▸ What to do: Retype the data below in full, keeping every character as it is.

== Records for this task

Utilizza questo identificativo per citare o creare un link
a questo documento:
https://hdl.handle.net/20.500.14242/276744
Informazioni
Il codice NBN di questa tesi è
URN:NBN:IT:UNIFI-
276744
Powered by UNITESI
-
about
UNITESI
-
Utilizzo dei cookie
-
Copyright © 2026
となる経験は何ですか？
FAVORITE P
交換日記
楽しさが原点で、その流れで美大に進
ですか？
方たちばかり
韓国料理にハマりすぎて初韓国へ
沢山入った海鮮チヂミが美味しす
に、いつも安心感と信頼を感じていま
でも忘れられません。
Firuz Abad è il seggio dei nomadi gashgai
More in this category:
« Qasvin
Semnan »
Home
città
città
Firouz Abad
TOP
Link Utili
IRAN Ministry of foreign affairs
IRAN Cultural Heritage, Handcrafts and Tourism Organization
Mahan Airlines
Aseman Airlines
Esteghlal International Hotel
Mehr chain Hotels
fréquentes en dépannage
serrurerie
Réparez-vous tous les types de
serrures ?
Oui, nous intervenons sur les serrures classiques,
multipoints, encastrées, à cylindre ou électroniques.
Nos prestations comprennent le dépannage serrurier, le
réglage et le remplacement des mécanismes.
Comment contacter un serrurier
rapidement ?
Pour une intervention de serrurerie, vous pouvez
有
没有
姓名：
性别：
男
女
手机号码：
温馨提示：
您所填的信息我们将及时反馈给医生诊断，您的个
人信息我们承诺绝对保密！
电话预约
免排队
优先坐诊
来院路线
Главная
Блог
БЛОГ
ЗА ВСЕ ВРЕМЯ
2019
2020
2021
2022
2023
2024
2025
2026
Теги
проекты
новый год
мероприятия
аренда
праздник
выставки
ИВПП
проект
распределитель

====

▸ Reply to the task:
Utilizza questo identificativo per citare o creare un link
a questo documento:
https://hdl.handle.net/20.500.14242/276744
Informazioni
Il codice NBN di questa tesi è
URN:NBN:IT:UNIFI-
276744
Powered by UNITESI
-
about
UNITESI
-
Utilizzo dei cookie
-
Copyright © 2026
となる経験は何ですか？
FAVORITE P
交換日記
楽しさが原点で、その流れで美大に進
ですか？
方たちばかり
韓国料理にハマりすぎて初韓国へ
沢山入った海鮮チヂミが美味しす
に、いつも安心感と信頼を感じていま
でも忘れられません。
Firuz Abad è il seggio dei nomadi gashgai
More in this category:
« Qasvin
Semnan »
Home
città
città
Firouz Abad
TOP
Link Utili
IRAN Ministry of foreign affairs
IRAN Cultural Heritage, Handcrafts and Tourism Organization
Mahan Airlines
Aseman Airlines
Esteghlal International Hotel
Mehr chain Hotels
fréquentes en dépannage
serrurerie
Réparez-vous tous les types de
serrures ?
Oui, nous intervenons sur les serrures classiques,
multipoints, encastrées, à cylindre ou électroniques.
Nos prestations comprennent le dépannage serrurier, le
réglage et le remplacement des mécanismes.
Comment contacter un serrurier
rapidement ?
Pour une intervention de serrurerie, vous pouvez
有
没有
姓名：
性别：
男
女
手机号码：
温馨提示：
您所填的信息我们将及时反馈给医生诊断，您的个
人信息我们承诺绝对保密！
电话预约
免排队
优先坐诊
来院路线
Главная
Блог
БЛОГ
ЗА ВСЕ ВРЕМЯ
2019
2020
2021
2022
2023
2024
2025
2026
Теги
проекты
новый год
мероприятия
аренда
праздник
выставки
ИВПП
проект
распределитель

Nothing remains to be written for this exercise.